その血走った眼はギョロギョロと蠢き、もはや人の形相ではない。
「くそぅ! 探せ!! あれは私の女だ! あの女の力はすべて、私に相応しい、私だけのものだ!」
その会話を耳にして、デュクスは内心安堵していた。
彼女はまだ、純潔を奪われていない。
まだ間に合う。
わずかな希望を見出したデュクスは、一度その場を離れることにした。
セルジュのことは許せないが、それより先に居なくなったという少女を探すべきだ。
少なくともセルジュよりも前に、彼女を見つけ出さないといけない。
「……どこにいるんだ」
素早く移動しながら、デュクスはある場所を目指す。
確信があったわけではない。
今、城の中は闇の魔力で満たされていて、彼女の気配が追えなくなっている。
だがそれは、デュクスが彼女を起こしたときも同様だった。
あの時、少女は自ら外の世界との繋がりを断っており、この国のどこを探しても闇の魔女が居た地下牢が見つけ出せなくなっていた。

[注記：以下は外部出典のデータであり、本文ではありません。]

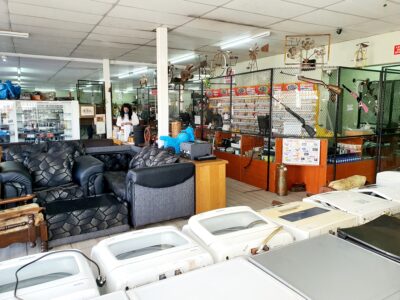 Locate an element on the screen. The height and width of the screenshot is (300, 400). shop lights is located at coordinates (19, 70), (19, 79), (20, 85), (136, 69), (89, 86), (183, 56), (240, 41), (17, 34). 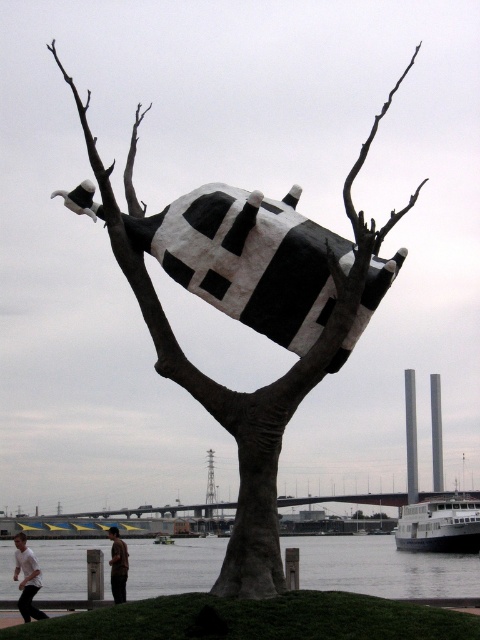 Question: Does black and white painted sculpture at center have a greater width compared to white shirt at lower left?

Choices:
 (A) no
 (B) yes

Answer: (B)

Question: Does black and white painted sculpture at center appear under white shirt at lower left?

Choices:
 (A) yes
 (B) no

Answer: (B)

Question: Among these objects, which one is nearest to the camera?

Choices:
 (A) brown cotton shirt at lower center
 (B) black matte sculpture at center
 (C) transparent water at lower center

Answer: (B)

だがデュクスは闇の中に隠れてしまった彼女を見つけ出した実績がある。
「頼む……、私のことを、呼んでくれ……」
デュクスには聞こえていたのだ。
ひとり、暗い闇の中で千年前の思い出に浸り、名も知らぬ騎士を呼ぶ声が。
言葉にならないその想いが、確かに伝わってきたのだ。
だから見つけ出すことができた。
彼女の魔力によって閉ざされた空間の歪みを暴けたのは、偶然ではないはずだ。
「いや、だからこそ、呼ばれずとも、迎えに行く……」
彼女は追いかけるのではなく、迎えに行くのであればいいと、許してくれた。
腕輪の魔力などなくても、デュクスの想いが本物であれば見つけ出せるはずだ。
否、見つけ出さなければならない。
そうしなければ、もう二度と、彼女には会えないだろう。
その確信が、デュクスにはあった。
これを逃せば、もうあの少女を救うことはできないだろう。